Dr. Desmond spoke about the critical need to expand the federal Housing Choice Voucher Program. “‘We have the program, we just need to expand it,’ Desmond said. “That would fundamentally change the face of poverty in this country.'”
“‘This is not a problem bigger than us in the country,’ Booker said. ‘We have the capability to solve it.'”
The Mental Health Association in New Jersey and the Housing and Community Development Network were partners in organizing the Public Policy Forum. “Our national affordable housing crisis continues to serve as a major barrier to recovery for those impacted by the opioid epidemic, and those struggling with mental illnesses to maintain their long term recovery in their community,” said Robert Kley, Vice President/Chief Operating Officer of Mental Health Association in New Jersey. “Having a home makes the difference.”
“A leading cause of homelessness is eviction, and with every one in six tenants in this state experiencing eviction, we need policies in place to break the cycle,” said Staci Berger, President and Chief Executive Officer for the Housing and Community Development Network of New Jersey.
“We are working with U.S. Senator Booker and N.J. legislators to bring forward legislation that prevents tenant blacklisting, which is the practice of evicting a tenant who exercises their right to fight for a safe place to live. Human beings should not be forced to endure poor living conditions let alone be punished for seeking an affordable home of decent quality.”
The Asbury Park Press reported “Booker, experts discuss devastating toll of evictions.” “Both men stressed the catastrophic consequences evictions can have, uprooting adults from their jobs and children from their schools.

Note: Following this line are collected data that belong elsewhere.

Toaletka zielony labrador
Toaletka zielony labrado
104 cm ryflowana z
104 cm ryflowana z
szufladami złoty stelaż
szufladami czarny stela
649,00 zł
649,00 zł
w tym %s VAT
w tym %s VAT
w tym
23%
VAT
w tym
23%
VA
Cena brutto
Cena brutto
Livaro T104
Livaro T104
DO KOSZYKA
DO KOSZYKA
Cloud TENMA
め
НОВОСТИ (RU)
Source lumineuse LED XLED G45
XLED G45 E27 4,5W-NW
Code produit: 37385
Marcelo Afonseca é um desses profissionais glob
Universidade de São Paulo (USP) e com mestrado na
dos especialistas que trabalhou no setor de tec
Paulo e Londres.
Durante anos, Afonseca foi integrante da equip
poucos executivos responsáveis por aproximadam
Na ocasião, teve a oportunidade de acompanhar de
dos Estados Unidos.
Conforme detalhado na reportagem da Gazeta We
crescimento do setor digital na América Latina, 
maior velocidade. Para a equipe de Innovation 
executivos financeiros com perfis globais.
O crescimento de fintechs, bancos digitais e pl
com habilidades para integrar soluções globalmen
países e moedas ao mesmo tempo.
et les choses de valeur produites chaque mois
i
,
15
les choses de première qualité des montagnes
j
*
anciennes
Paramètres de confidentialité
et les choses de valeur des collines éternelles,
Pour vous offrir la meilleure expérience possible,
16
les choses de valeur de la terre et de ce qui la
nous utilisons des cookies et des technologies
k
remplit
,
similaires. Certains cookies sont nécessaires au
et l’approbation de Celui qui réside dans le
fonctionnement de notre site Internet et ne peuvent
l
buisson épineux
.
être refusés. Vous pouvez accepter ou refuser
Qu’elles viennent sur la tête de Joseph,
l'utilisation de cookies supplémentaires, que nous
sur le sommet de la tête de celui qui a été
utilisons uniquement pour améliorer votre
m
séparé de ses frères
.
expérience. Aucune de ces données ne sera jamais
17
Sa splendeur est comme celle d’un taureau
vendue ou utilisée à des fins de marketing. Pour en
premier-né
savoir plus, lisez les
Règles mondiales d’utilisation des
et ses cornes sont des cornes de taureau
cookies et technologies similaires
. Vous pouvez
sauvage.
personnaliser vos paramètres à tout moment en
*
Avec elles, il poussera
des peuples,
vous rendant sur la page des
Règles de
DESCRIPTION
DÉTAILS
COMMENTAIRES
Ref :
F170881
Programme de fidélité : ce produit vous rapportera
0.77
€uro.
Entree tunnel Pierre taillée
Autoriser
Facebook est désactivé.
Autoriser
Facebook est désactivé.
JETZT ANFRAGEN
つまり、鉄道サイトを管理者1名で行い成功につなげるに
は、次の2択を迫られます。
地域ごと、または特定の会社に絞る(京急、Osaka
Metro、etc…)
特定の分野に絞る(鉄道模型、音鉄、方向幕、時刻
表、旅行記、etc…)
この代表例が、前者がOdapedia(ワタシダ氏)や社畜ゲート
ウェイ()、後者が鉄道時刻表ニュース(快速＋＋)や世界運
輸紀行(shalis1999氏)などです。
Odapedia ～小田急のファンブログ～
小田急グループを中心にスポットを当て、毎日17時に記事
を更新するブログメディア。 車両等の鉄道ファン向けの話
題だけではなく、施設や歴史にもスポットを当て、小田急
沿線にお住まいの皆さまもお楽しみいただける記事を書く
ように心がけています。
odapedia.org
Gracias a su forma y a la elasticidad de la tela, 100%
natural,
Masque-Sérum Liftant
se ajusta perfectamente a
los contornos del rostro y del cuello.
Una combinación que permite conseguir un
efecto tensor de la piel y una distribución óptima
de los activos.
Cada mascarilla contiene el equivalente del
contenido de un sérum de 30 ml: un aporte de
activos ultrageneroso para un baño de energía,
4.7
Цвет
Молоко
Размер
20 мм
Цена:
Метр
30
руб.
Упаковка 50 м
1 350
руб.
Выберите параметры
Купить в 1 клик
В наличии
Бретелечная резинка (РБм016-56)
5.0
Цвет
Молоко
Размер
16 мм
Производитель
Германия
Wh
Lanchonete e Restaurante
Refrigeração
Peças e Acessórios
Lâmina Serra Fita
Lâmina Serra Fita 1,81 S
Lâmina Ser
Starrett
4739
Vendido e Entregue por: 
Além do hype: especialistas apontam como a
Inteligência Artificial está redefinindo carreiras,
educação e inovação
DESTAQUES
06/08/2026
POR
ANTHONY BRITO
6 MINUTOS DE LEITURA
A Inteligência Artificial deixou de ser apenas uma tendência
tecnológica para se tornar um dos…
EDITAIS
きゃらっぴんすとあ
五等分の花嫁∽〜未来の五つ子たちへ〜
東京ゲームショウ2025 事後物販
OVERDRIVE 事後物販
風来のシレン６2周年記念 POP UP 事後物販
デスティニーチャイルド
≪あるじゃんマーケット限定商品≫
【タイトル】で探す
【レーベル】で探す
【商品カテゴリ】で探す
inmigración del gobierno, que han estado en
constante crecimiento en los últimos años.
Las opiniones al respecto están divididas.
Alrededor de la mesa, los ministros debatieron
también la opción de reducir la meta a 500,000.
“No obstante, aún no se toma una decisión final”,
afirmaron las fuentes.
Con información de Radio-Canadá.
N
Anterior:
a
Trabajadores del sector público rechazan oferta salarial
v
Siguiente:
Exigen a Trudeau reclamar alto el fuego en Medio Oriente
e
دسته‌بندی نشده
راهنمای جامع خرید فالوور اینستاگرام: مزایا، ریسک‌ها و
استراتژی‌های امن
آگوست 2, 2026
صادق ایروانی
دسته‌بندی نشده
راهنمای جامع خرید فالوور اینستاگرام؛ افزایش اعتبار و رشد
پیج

Studies have shown a link between eviction and depression, suicide and other health problems.”
“Eviction pushes families to ever greater disadvantage,” Dr. Desmond said. “It’s not just a condition of poverty; it’s a cause of it, too.”
“Housing should be a right in this country,” Dr. Desmond said, “and the reason is very simple: Without stable shelter, everything else falls apart.”
Sponsoring the forum were Monarch Housing, NJ Policy Perspective, the Housing and Community Development Network of NJ, the Anti-Poverty Network of NJ, the Supportive Housing Association of NJ, Bridges Outreach, the Mental Health Association in NJ, the Mental Health Association of Essex and Morris, Homeless Solutions and the Drew University Center for Civic Engagement.
The Public Policy Forum was underwritten by a grant from the Investors Foundation.